§ **Exercise goal**:
An exact reproduction of all the data is needed, with no images in it.

--

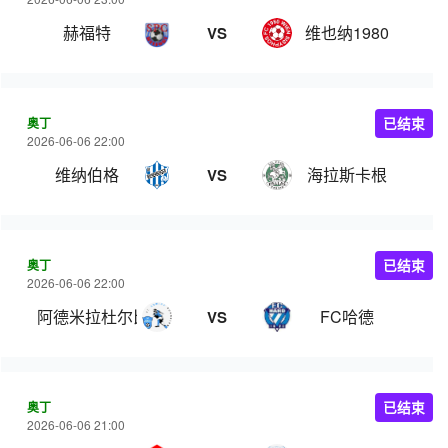
赫福特
维也纳1980
VS
奥丁
已结束
2026-06-06 22:00
维纳伯格
海拉斯卡根
VS
奥丁
已结束
2026-06-06 22:00
阿德米拉杜尔比恩
FC哈德
VS
奥丁
已结束
2026-06-06 21:00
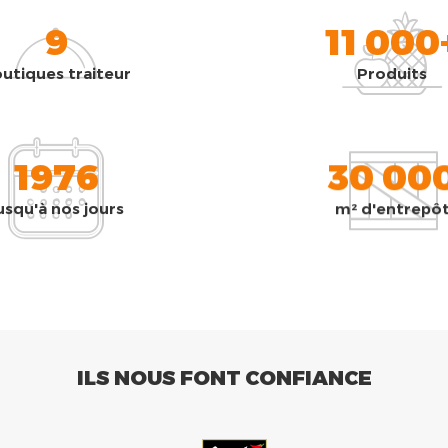
9
11 000
utiques traiteur
Produits
1976
30 00
usqu'à nos jours
m² d'entrepô
ILS NOUS FONT CONFIANCE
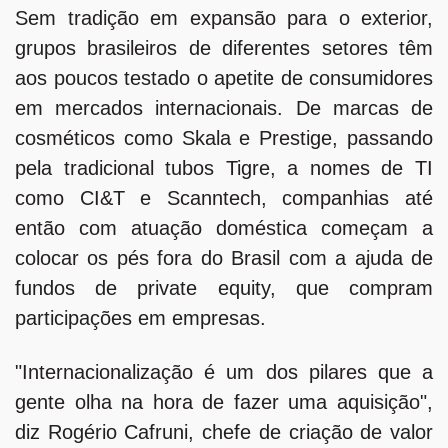
Sem tradição em expansão para o exterior,
grupos brasileiros de diferentes setores têm
aos poucos testado o apetite de consumidores
em mercados internacionais. De marcas de
cosméticos como Skala e Prestige, passando
pela tradicional tubos Tigre, a nomes de TI
como CI&T e Scanntech, companhias até
então com atuação doméstica começam a
colocar os pés fora do Brasil com a ajuda de
fundos de private equity, que compram
participações em empresas.
"Internacionalização é um dos pilares que a
gente olha na hora de fazer uma aquisição",
diz Rogério Cafruni, chefe de criação de valor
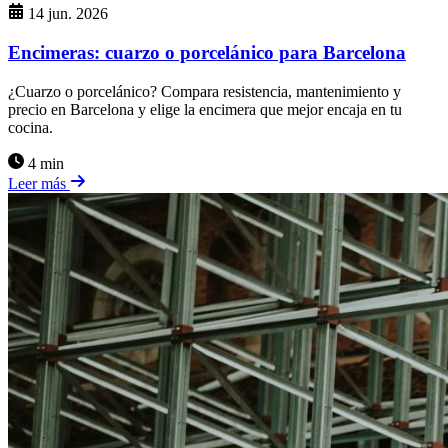
14 jun. 2026
Encimeras: cuarzo o porcelánico para Barcelona
¿Cuarzo o porcelánico? Compara resistencia, mantenimiento y
precio en Barcelona y elige la encimera que mejor encaja en tu
cocina.
4 min
Leer más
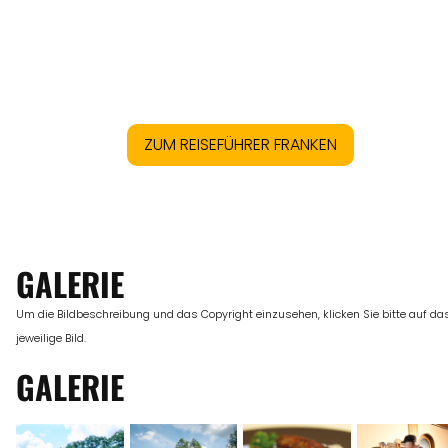
ZUM REISEFÜHRER FRANKEN
GALERIE
Um die Bildbeschreibung und das Copyright einzusehen, klicken Sie bitte auf da
jeweilige Bild.
GALERIE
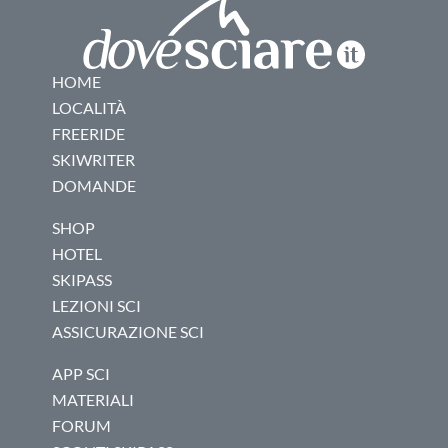
HOME
LOCALITÀ
FREERIDE
SKIWRITER
DOMANDE
SHOP
HOTEL
SKIPASS
LEZIONI SCI
ASSICURAZIONE SCI
APP SCI
MATERIALI
FORUM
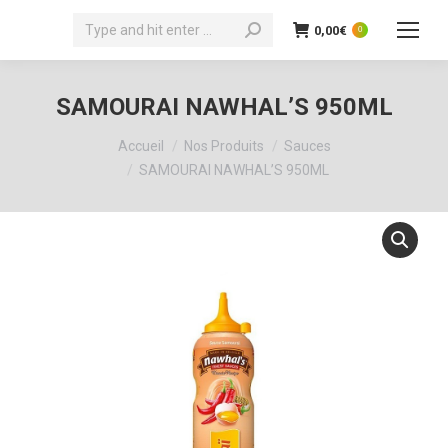
Recherche
0,00
€
0
:
SAMOURAI NAWHAL’S 950ML
Vous êtes ici :
Accueil
Nos Produits
Sauces
SAMOURAI NAWHAL’S 950ML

--

§ **Exercise solution**:
赫福特
维也纳1980
VS
奥丁
已结束
2026-06-06 22:00
维纳伯格
海拉斯卡根
VS
奥丁
已结束
2026-06-06 22:00
阿德米拉杜尔比恩
FC哈德
VS
奥丁
已结束
2026-06-06 21:00
9
11 000
utiques traiteur
Produits
1976
30 00
usqu'à nos jours
m² d'entrepô
ILS NOUS FONT CONFIANCE
Sem tradição em expansão para o exterior,
grupos brasileiros de diferentes setores têm
aos poucos testado o apetite de consumidores
em mercados internacionais. De marcas de
cosméticos como Skala e Prestige, passando
pela tradicional tubos Tigre, a nomes de TI
como CI&T e Scanntech, companhias até
então com atuação doméstica começam a
colocar os pés fora do Brasil com a ajuda de
fundos de private equity, que compram
participações em empresas.
"Internacionalização é um dos pilares que a
gente olha na hora de fazer uma aquisição",
diz Rogério Cafruni, chefe de criação de valor
14 jun. 2026
Encimeras: cuarzo o porcelánico para Barcelona
¿Cuarzo o porcelánico? Compara resistencia, mantenimiento y
precio en Barcelona y elige la encimera que mejor encaja en tu
cocina.
4 min
Leer más
ZUM REISEFÜHRER FRANKEN
GALERIE
Um die Bildbeschreibung und das Copyright einzusehen, klicken Sie bitte auf da
jeweilige Bild.
GALERIE
HOME
LOCALITÀ
FREERIDE
SKIWRITER
DOMANDE
SHOP
HOTEL
SKIPASS
LEZIONI SCI
ASSICURAZIONE SCI
APP SCI
MATERIALI
FORUM
Recherche
0,00
€
0
:
SAMOURAI NAWHAL’S 950ML
Vous êtes ici :
Accueil
Nos Produits
Sauces
SAMOURAI NAWHAL’S 950ML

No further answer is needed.